Devil in Spring (The Ravenels #3)(101)
“I feel itchy.”
“Dragon, I’m not unsympathetic, but footmen really shouldn’t mention their personal—”
“Not that kind of itch. And I’m a bodyguard tonight, not a footman.”
“You’re right,” Pandora said. “As a matter of fact, you look the perfect gentleman.” She noticed another couple having difficulty on the same area of the floor. This time it was the gentleman who stumbled, as if his shoe had caught on the edge of a plank. “Perhaps some lovely woman will see you from across the room,” Pandora continued, “and say to herself, ‘who is that stranger with the dashing beard? I wish he would ask me to dance.’”
“I don’t dance.”
“Neither do I.” More couples waltzed past them, Pandora frowned as she saw yet another woman trip. “Dragon, how difficult would it be to lift up one of these floor planks?”
“Not difficult. It’s a temporary floor. But they won’t like it if I rip it up during a dance.”
“Perhaps when there’s a lull in the dancing, you might help me look at something. I’ve seen three couples trip in the exact same place on the floor. Right over there. I’m sure it’s only a badly laid plank. But now I understand what you mean about feeling itchy.”
The strains of the waltz dwindled, and the orchestra struck up “God Save The Queen” to announce the Prince of Wales’ arrival on the Guildhall grounds. As etiquette demanded, everyone stood in the room, arms at their sides, and sang along with the anthem.
Dragon, however, wasn’t at all concerned about etiquette. He walked around and between the earnestly singing couples, staring down at the planks. Pandora went to join him. With her thin-soled slippers, she could feel a slight looseness in some of the boards . . . and a definite edge where one hadn’t been installed properly.
“It’s this one,” she whispered, testing it with her foot.
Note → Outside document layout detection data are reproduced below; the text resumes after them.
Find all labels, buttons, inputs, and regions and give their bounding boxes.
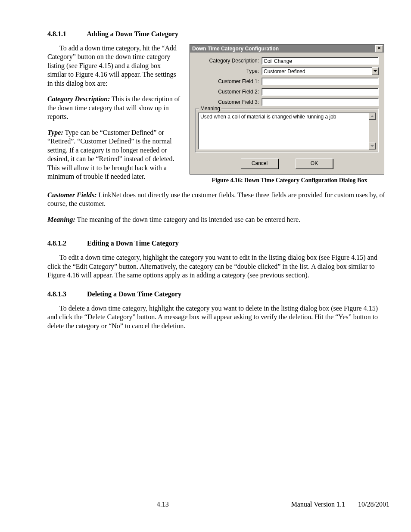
figure-block: Down Time Category Configuration ✕ Categ… bbox=[190, 44, 389, 184]
ok-button[interactable]: OK bbox=[296, 159, 333, 169]
label-customer-field-1: Customer Field 1: bbox=[195, 78, 262, 84]
label-category-description: Category Description: bbox=[195, 58, 262, 64]
combo-type[interactable]: Customer Defined bbox=[262, 67, 379, 75]
custfields-term: Customer Fields: bbox=[47, 191, 97, 199]
label-customer-field-3: Customer Field 3: bbox=[195, 99, 262, 105]
section-title: Adding a Down Time Category bbox=[87, 30, 178, 37]
catdesc-paragraph: Category Description: This is the descri… bbox=[47, 95, 181, 121]
section-heading-2: 4.8.1.2 Editing a Down Time Category bbox=[47, 240, 389, 247]
scroll-up-button[interactable] bbox=[369, 113, 376, 120]
input-customer-field-3[interactable] bbox=[262, 98, 379, 106]
type-text: Type can be “Customer Defined” or “Retir… bbox=[47, 129, 174, 180]
section2-body: To edit a down time category, highlight … bbox=[47, 253, 389, 280]
section-number: 4.8.1.1 bbox=[47, 30, 85, 38]
type-paragraph: Type: Type can be “Customer Defined” or … bbox=[47, 128, 181, 181]
section-number: 4.8.1.3 bbox=[47, 290, 85, 298]
chevron-down-icon bbox=[374, 70, 377, 72]
meaning-text: The meaning of the down time category an… bbox=[75, 216, 300, 223]
custfields-text: LinkNet does not directly use the custom… bbox=[47, 191, 385, 207]
manual-version: Manual Version 1.1 bbox=[291, 501, 345, 508]
groupbox-meaning-legend: Meaning bbox=[199, 106, 221, 112]
combo-type-value[interactable]: Customer Defined bbox=[262, 67, 372, 75]
document-page: 4.8.1.1 Adding a Down Time Category To a… bbox=[0, 0, 411, 532]
section-number: 4.8.1.2 bbox=[47, 240, 85, 247]
close-icon: ✕ bbox=[377, 46, 381, 50]
label-type: Type: bbox=[195, 68, 262, 74]
type-term: Type: bbox=[47, 129, 63, 136]
chevron-up-icon bbox=[371, 115, 374, 117]
dialog-titlebar[interactable]: Down Time Category Configuration ✕ bbox=[190, 44, 384, 53]
footer-right: Manual Version 1.110/28/2001 bbox=[278, 501, 389, 508]
textarea-scrollbar[interactable] bbox=[369, 112, 376, 149]
page-footer: 4.13 Manual Version 1.110/28/2001 bbox=[47, 501, 389, 508]
input-customer-field-2[interactable] bbox=[262, 88, 379, 96]
chevron-down-icon bbox=[371, 145, 374, 147]
dialog-body: Category Description: Coil Change Type: … bbox=[190, 53, 384, 174]
catdesc-term: Category Description: bbox=[47, 95, 110, 103]
figure-caption: Figure 4.16: Down Time Category Configur… bbox=[190, 177, 389, 184]
label-customer-field-2: Customer Field 2: bbox=[195, 89, 262, 95]
dialog-title: Down Time Category Configuration bbox=[192, 46, 375, 52]
section3-body: To delete a down time category, highligh… bbox=[47, 304, 389, 330]
input-category-description[interactable]: Coil Change bbox=[262, 57, 379, 65]
cancel-button[interactable]: Cancel bbox=[241, 159, 278, 169]
groupbox-meaning: Meaning Used when a coil of material is … bbox=[195, 109, 379, 152]
section-heading-1: 4.8.1.1 Adding a Down Time Category bbox=[47, 30, 389, 38]
input-customer-field-1[interactable] bbox=[262, 78, 379, 85]
footer-date: 10/28/2001 bbox=[358, 501, 389, 508]
intro-paragraph: To add a down time category, hit the “Ad… bbox=[47, 44, 181, 88]
section-title: Editing a Down Time Category bbox=[87, 240, 179, 247]
section-title: Deleting a Down Time Category bbox=[87, 290, 181, 298]
meaning-paragraph: Meaning: The meaning of the down time ca… bbox=[47, 215, 389, 224]
meaning-term: Meaning: bbox=[47, 216, 75, 223]
scroll-down-button[interactable] bbox=[369, 143, 376, 149]
combo-type-button[interactable] bbox=[372, 67, 379, 75]
custfields-paragraph: Customer Fields: LinkNet does not direct… bbox=[47, 191, 389, 208]
textarea-meaning[interactable]: Used when a coil of material is changed … bbox=[198, 112, 369, 149]
dialog-window: Down Time Category Configuration ✕ Categ… bbox=[190, 44, 384, 174]
page-number: 4.13 bbox=[47, 501, 278, 508]
section-heading-3: 4.8.1.3 Deleting a Down Time Category bbox=[47, 290, 389, 298]
close-button[interactable]: ✕ bbox=[375, 45, 383, 52]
A few people shot affronted glances at her—it was very bad form not to sing the anthem.
Reaching into his formal evening coat, Dragon withdrew a slender, well-worn leather roll, shook out a sturdy metal pick, and knelt on the floor.
Four trumpeters entered the room, followed by a quartet of stewards with silver wands. The orchestra played as the Lord Mayor and Lady Mayoress proceeded to the dais, followed by city officers, aldermen, and members of the Common Council.
As Dragon pried at the edges of the plank, people around them began to protest.
“May I ask what you’re doing?” one man demanded in outrage. “You’re interfering with the Lord Mayor’s speech, and furthermore—” He stopped as Dragon pulled up the board and set it aside.
Pandora looked down at the row of neat brass cylinders fitted into the space between the temporary floor and the original stone floor beneath. “What are those?” she asked Dragon, although she was afraid she already knew the answer. “I hope they’re some kind of ventilation device.”
“They are,” Dragon muttered, pulling up another floor plank to reveal another row of gleaming cylinders. “They’ll ventilate the roof right off the building.”
“Bomb!” a man near them screamed. “The floor is lined with bombs!”
The music stopped, and chaos erupted inside the great hall. Earsplitting shrieks rent the air, while the crowd stampeded and surged toward the entrance and exit doors. As Pandora stood there, stunned, Dragon leapt up and pulled her into the lee of his body, shielding her from being trampled.
“Where is Lord St. Vincent?” she asked. “Can you see him?”
It was impossible to hear Dragon’s reply above the roar.
As the fear-maddened crowd pushed, jostled, and elbowed its way toward the doors, Pandora huddled against him. In a minute she felt Gabriel’s arms close around her, and she turned toward him blindly. Without a word, he picked her up and carried her to the side of the room, while Dragon blocked the people who pushed against them.
The three of them reached the shelter of an inset arch, and Gabriel lowered Pandora’s feet to the ground. She clutched the lapels of his coat and looked up at him desperately.
“Gabriel, we have to leave here now.”
“It’s all right.”
“It’s not all right,” she insisted. “There are bombs beneath the floor, lined up like sardines in a tin. A tin that’s going to explode into a million pieces.”
Reaching into his pocket, Gabriel pulled out a peculiar object . . . some kind of clockwork movement affixed to a small metal cartridge. “I found this beneath a loose plank behind the dais.”
“What is that?”
“An alarm mechanism with a strike bar attached to a detonator cap. It was set to explode the charge.”
“But it won’t now?” Pandora asked worriedly.
“Not since I tore it off a row of cylinder bombs, by God.” Gabriel glanced at Dragon. “The crowd is thinning near the north wall exit. Let’s go. Make certain no one slams against her.”
“I’m more worried about the bombs than being jostled,” Pandora said, tugging at him impatiently. He kept an arm around her. With Dragon on her other side, they went through a doorway to a yard at the back of the hall that opened to Basinghall Street. Pandora felt weak with relief when they finally reached the cool open air. They stopped in the partial shelter of a bankruptcy court building.